Toen deze eis realiteit geworden was (Ley Orgánica 3/1979, van 18 december 1979, over het Estatuto de Autonomía para el País Vasco), openden zich de poorten om definitief afstand te doen van de wapens en het geweld, maar het duurde nog tot 1985 vooraleer het proces volledig afgerond was. Bij het einde van ETApm zagen aan 120 activisten af van de wapens, terwijl een kleiner aantal wenste verder te strijden en overstapte naar ETAm (militar).

Na bijna 5 jaar van interne spanningen en delicate onderhandelingen werd het proces definitief bezegeld. Het proces werd in grote mate gestimuleerd door de toenmalige Binnenlandminister, Juan José Rosón, van de regering Adolfo Suárez en de secretaris-generaal van Euskadiko Ezkerra, Mario Onaindia Natxiondo. Getuigen van het eerste uur herinneren zich dat er tot het uiterste van de wettelijke mogelijkheden gegaan werd om de polimilis terug op te nemen in het “burgerleven”. De medewerking van de politie, de aanklagers en de magistraten van de Audiencia Nacional, waren onontbeerlijk. Na het succes van de PSOE in 1982 met Felipe González, werden de afspraken door de UCD van Adolfo Suárez bedongen, gerespecteerd. De integratie van de polimilis verliep zonder noemenswaardige problemen. De verachting, de minachting, de bedreigingen en de agressies kwamen uit de hoek van ETAm (militar).

De 6de Asamblea - ETA-V en ETA-VI

Tijdens de 6de Assemblee (eerste gedeelte), gehouden in 1973 te Hasparren, kwamen de sluimerende spanningen tussen “militaristas” en “obrerista” naar boven. De militaristas gaven de voorrang aan de gewapende strijd, terwijl de obreristas die gewapende strijd ondergeschikt wilden maken aan de politieke strijd van de arbeidersbeweging (obrero betekent arbeider). De obreristas, die in de meerderheid waren, wilden paal en perk stellen aan de gewapende activiteit, maar ze stoten op een duidelijk neen van de militaristas, die de resoluties niet aanvaardden. Een overleg is er eigenlijk niet geweest, want de twee strekkingen spraken nauwelijks met elkaar.

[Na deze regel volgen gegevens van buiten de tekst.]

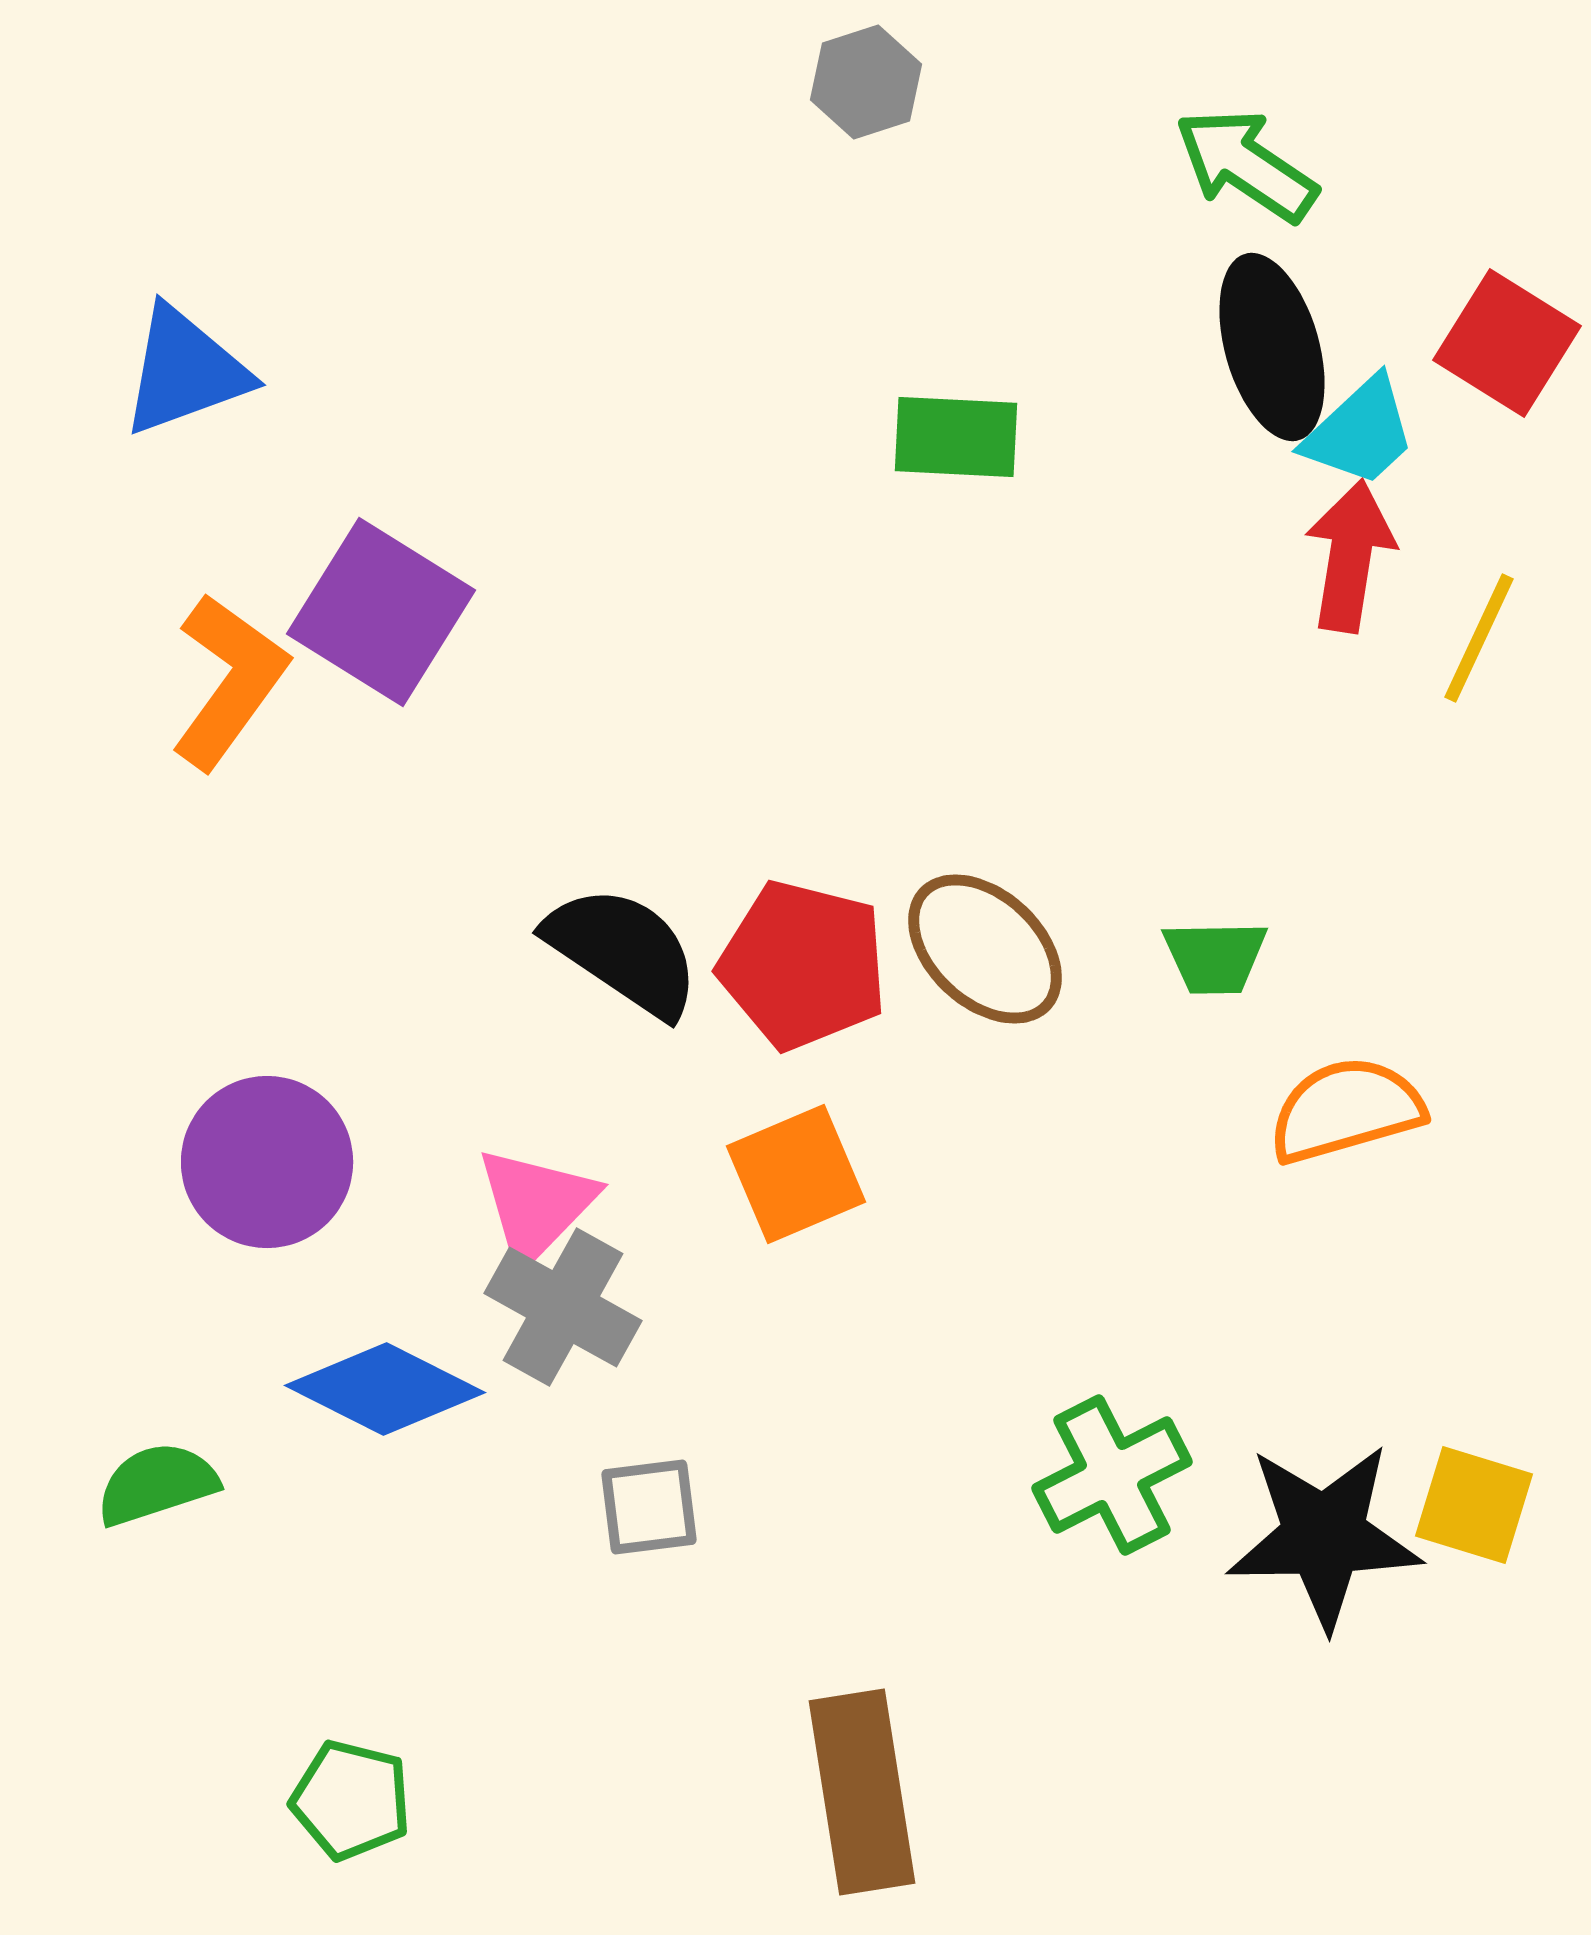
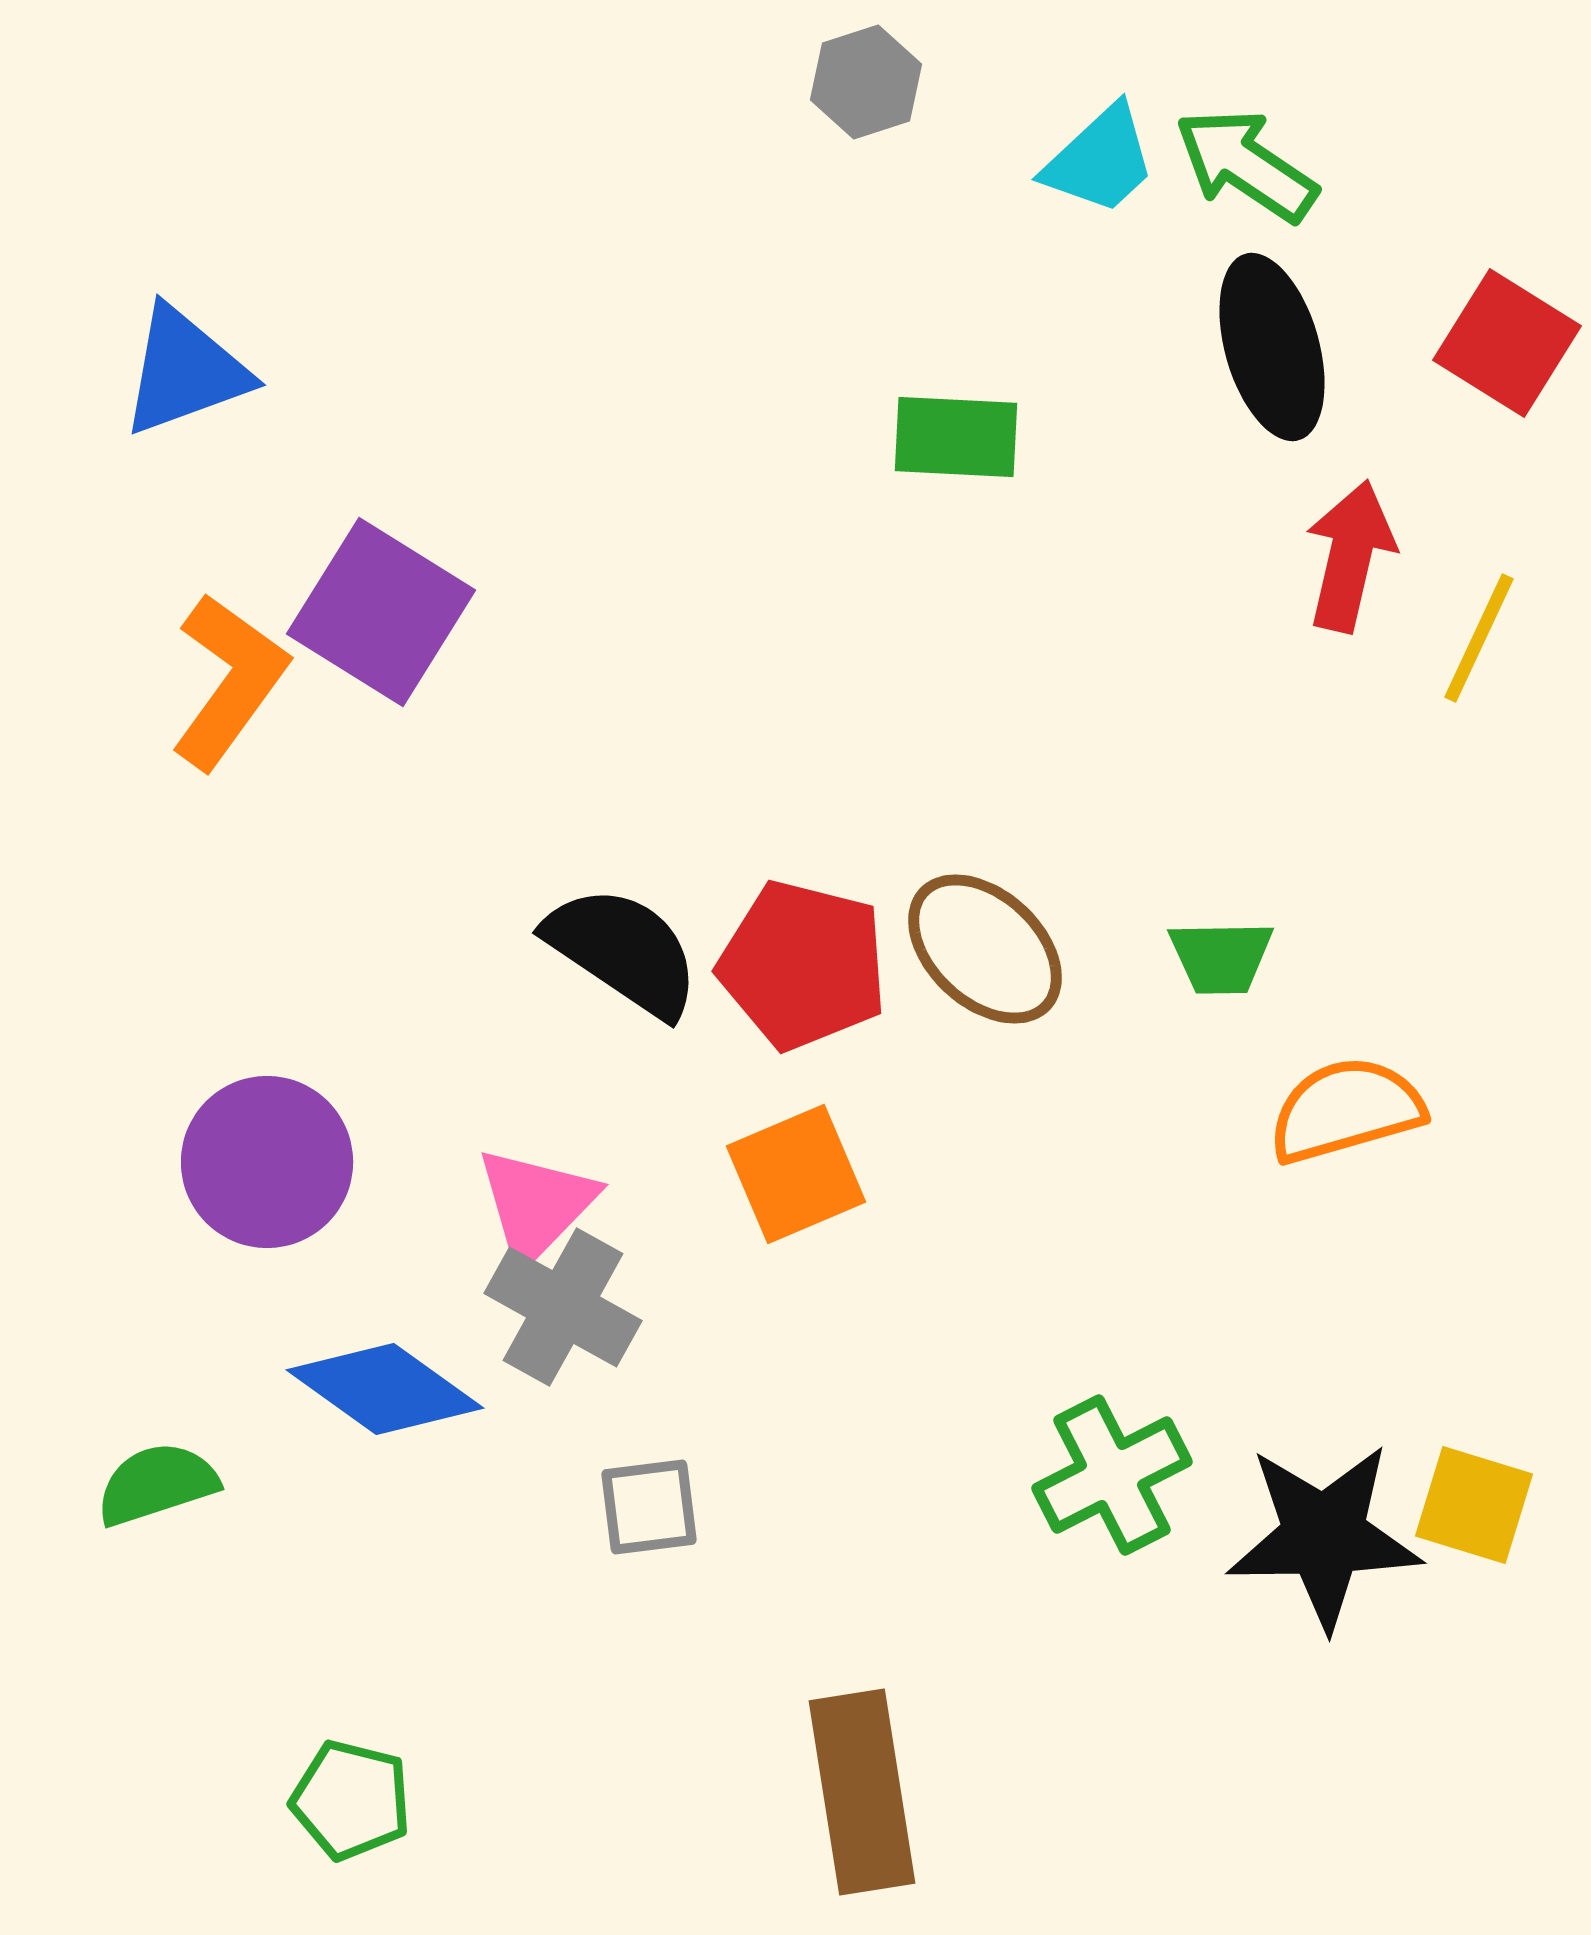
cyan trapezoid: moved 260 px left, 272 px up
red arrow: rotated 4 degrees clockwise
green trapezoid: moved 6 px right
blue diamond: rotated 9 degrees clockwise
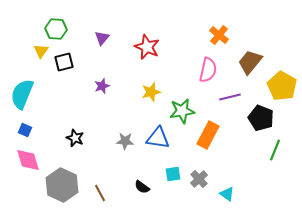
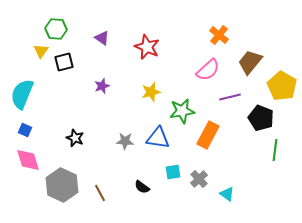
purple triangle: rotated 35 degrees counterclockwise
pink semicircle: rotated 35 degrees clockwise
green line: rotated 15 degrees counterclockwise
cyan square: moved 2 px up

Het waren de militaristas die unilateraal beslist hadden om de aanslag tegen Carrero Blanco uit te voeren in december 1973. In het tweede gedeelte van de 6de Assemblee, na de aanslag, voltrok zich het onvermijdelijke. Er kwam een breuk (de aanslag was de spreekwoordelijke druppel) tussen de twee strekkingen, en ETA werd opgesplitst in ETAm en ETApm:

    1. ETA V Asamblea “Askatasuna ala hil (vrijheid of dood) of ETA-V (ETAm, of ETA-militar)

    2. ETA VI Asamblea “Iraultza ala hil” (revolutie of dood) of ETA-VI (ETApm of ETA- político-militar)

Toch kon ETA-V (ETAm) de controle over de organisatie handhaven, mede door toedoen van een grote toevloed van een sector van EGI, de jeugd van de PNV.

ETA-VI (ETApm) viel uiteen in twee delen:

1. de “mayos” (el mayoritario of de meerderheid)

2. de “minos” (el minoritario of de minderheid)

De eerste groep, de “mayos”, stemde in 1973 in met de toetreding tot de Liga Comunista Revolucionaria (LCR), een Spaanse politieke partij, die later zou fusioneren met MC- Movimiento Comunista.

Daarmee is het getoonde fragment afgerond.